The original flow assumed human-judgment-is-truth. At ~30 posts/month with autonomous publishing, manual sweep proved unrealistic — `feedback.jsonl` sat empty from 2026-04-09 onward, and `/blog-calibrate` lost its Brier-score input. Auto-sweep fixes that with a deterministic, no-LLM rubric grader.

**Script**: `/home/jeremy/000-projects/blog/startaitools/.claude/skills/blog-backfill/scripts/feedback-sweep.py`
**Cron wrapper**: `~/bin/blog-feedback-sweep.sh` (Sunday 10:00 local)

**Logic** (deterministic, no LLM, no API calls):
1. For every classifier record in `decisions.jsonl` without a matching `feedback.jsonl` entry,
2. Read the post's markdown file (line count, title),
3. Apply structural tier rule (≤145 lines → T1, ≤260 → T2, else T3),
4. Apply title heuristics: T2 demotes to T1 without a named transferable artifact in the title; T3 demotes to T2 without both named-artifact AND drama markers,
5. Write a `feedback.jsonl` entry with `source: "structural_auto_confirm"`,
6. Email a digest highlighting mismatches the user should manually review.

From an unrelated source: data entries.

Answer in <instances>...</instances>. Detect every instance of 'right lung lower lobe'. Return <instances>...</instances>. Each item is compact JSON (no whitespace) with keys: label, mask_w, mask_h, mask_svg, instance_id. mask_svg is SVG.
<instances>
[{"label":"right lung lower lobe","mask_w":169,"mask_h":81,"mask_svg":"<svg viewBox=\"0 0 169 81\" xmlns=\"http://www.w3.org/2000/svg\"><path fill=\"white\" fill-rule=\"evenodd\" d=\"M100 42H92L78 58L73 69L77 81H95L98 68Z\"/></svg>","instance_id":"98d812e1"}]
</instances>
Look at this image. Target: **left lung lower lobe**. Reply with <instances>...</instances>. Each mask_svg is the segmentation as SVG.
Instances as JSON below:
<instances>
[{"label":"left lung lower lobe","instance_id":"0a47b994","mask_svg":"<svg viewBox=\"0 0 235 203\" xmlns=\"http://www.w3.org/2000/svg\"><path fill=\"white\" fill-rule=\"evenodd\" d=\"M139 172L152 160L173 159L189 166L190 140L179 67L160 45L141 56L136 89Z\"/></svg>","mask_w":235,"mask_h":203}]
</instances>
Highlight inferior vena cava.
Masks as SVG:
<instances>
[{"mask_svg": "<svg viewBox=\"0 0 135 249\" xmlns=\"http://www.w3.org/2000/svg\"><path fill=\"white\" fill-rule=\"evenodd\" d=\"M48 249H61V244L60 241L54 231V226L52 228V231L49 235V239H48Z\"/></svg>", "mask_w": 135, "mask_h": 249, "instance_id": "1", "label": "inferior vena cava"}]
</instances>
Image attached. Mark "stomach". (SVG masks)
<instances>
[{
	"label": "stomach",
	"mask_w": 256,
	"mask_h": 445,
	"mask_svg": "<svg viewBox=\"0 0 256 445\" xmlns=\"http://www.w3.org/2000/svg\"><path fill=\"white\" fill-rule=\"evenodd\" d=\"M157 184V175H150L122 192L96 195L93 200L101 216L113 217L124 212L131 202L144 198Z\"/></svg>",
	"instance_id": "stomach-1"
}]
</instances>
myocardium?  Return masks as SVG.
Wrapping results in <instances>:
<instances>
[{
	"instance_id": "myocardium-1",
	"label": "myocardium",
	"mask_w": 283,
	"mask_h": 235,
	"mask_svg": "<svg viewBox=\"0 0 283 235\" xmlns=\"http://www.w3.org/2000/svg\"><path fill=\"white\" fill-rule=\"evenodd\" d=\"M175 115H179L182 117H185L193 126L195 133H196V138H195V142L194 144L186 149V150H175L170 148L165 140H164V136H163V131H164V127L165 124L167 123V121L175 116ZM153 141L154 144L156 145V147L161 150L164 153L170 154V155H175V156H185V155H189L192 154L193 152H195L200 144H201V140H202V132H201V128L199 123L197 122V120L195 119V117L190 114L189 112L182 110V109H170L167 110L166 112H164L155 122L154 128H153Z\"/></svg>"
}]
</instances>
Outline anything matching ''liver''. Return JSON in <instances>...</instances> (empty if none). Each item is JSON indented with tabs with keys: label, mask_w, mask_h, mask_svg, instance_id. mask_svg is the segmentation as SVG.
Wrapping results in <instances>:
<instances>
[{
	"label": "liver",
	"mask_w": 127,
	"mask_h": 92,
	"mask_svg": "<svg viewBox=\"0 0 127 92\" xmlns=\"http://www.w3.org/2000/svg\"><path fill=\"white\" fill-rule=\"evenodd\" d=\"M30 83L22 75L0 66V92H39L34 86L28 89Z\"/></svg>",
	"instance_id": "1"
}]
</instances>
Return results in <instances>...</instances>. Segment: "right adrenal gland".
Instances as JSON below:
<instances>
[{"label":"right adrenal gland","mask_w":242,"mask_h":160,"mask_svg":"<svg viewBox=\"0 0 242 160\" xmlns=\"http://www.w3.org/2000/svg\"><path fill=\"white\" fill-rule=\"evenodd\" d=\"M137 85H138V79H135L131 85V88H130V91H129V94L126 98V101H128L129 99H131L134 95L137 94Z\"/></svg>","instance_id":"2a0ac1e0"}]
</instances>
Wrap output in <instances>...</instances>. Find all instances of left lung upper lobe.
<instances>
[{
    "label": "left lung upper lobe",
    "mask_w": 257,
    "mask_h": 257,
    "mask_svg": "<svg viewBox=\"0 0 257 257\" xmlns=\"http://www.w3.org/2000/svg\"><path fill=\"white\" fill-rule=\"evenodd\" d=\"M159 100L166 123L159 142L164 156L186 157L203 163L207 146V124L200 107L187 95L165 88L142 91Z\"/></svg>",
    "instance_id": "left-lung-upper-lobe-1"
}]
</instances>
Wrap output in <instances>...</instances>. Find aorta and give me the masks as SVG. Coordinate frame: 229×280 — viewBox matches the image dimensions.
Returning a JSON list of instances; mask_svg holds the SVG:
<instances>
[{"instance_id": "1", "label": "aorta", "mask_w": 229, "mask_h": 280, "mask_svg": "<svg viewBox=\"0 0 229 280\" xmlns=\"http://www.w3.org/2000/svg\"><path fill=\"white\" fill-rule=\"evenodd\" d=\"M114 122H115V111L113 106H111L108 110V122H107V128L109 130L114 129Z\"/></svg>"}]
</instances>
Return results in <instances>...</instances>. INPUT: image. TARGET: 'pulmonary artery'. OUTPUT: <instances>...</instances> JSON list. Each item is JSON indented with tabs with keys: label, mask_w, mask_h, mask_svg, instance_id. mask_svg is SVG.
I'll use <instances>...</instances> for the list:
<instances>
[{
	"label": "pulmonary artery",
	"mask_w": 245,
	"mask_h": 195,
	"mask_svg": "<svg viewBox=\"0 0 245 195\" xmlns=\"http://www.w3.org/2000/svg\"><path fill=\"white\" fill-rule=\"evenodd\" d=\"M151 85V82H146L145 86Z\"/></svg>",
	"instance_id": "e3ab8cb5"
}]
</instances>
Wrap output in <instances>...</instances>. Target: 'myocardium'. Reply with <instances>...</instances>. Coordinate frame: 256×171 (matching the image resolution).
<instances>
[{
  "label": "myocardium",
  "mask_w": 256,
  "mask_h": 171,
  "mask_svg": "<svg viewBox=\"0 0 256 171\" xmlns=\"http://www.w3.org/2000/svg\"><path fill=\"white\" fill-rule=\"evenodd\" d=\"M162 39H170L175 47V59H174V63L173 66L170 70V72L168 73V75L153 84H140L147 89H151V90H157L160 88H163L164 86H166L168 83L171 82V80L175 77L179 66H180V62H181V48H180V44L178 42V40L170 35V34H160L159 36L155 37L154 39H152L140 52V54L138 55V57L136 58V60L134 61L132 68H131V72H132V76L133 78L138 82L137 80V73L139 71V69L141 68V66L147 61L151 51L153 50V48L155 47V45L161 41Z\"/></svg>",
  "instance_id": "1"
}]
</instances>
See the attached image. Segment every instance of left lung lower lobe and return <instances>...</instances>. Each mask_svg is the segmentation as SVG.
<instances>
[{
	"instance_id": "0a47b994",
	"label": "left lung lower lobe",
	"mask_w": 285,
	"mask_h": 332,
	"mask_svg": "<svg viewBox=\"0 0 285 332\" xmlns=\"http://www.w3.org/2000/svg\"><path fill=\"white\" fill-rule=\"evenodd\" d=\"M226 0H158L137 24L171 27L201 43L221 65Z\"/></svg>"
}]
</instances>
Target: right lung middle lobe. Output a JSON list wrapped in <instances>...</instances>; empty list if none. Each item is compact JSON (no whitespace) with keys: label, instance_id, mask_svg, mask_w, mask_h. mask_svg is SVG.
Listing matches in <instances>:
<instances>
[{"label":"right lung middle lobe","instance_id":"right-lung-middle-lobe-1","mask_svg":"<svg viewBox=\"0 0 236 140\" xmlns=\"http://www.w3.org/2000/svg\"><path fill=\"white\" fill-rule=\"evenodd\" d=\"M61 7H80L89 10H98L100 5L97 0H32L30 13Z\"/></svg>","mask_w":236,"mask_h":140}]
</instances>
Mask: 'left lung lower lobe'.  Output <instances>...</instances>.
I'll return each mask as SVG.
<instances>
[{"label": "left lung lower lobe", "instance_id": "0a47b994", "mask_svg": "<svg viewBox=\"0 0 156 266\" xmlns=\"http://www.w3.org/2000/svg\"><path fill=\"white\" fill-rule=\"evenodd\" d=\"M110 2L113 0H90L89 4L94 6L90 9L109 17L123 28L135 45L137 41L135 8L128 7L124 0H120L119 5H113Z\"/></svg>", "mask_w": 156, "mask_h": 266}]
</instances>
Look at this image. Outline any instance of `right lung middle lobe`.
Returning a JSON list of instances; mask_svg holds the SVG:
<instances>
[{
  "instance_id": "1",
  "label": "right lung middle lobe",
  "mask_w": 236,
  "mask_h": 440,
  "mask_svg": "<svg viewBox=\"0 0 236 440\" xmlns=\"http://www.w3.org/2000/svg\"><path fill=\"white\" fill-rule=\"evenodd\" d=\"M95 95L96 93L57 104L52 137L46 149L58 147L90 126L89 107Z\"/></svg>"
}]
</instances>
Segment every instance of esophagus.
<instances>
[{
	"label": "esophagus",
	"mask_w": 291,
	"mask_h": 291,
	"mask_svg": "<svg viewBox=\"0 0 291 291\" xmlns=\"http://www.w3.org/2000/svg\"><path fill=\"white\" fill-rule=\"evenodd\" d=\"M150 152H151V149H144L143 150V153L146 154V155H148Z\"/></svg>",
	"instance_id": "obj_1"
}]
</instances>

**User override**: any auto-sweep record can be overridden by running `/blog-feedback <slug> --correct` or `/blog-feedback <slug> --wrong N`. `feedback.jsonl` is append-only and the latest record for a slug wins for calibration purposes.

**Why deterministic (not LLM)**: the inflation problem this fixes was caused by an LLM-classifier reading anchors generously. Pasting another LLM on top to grade the first LLM's output reproduces the failure mode. The structural rubric is crude but auditable — when it's wrong, the user can see exactly why (line count, title words) and adjust the heuristic.

**v2 (future)**: layer Umami engagement signal on top of structural grading. High views + low bounce on a Tier 1 → maybe under-classified. Low engagement on a Tier 3 → likely over-classified. Use engagement as a tiebreaker for borderline structural calls. Requires Umami API creds in cron env (currently MCP-only).

## Output

| Artifact | Location |
|----------|----------|
| Feedback record | `methodology/feedback.jsonl` (appended) |
| Console summary | Printed to screen |

## Error Handling

- **Slug not found:** Check for typos, suggest closest matches from decisions.jsonl.
- **Duplicate feedback:** Warn if slug already has a feedback record. Allow override with confirmation.
- **No decision record:** Offer retroactive classification or skip.

## Examples

**Quick correct:**
```
/blog-feedback knowledge-os-bootstrap --correct
```
Records that the classification was correct. Takes 2 seconds.

**Wrong classification:**
```
/blog-feedback wcag-color-audit --wrong 2 --notes "The WCAG debugging journey was more transferable than I expected"
```
Records that Tier 1 was wrong, should have been Tier 2. Valuable calibration data.

**Interactive:**
```
/blog-feedback plugin-registry-design
```
No flags — enters interactive mode, walks through the assessment questions.

**Batch review:**
```
/blog-feedback --batch 2026-04-01 2026-04-07
```
Reviews all posts from that week sequentially.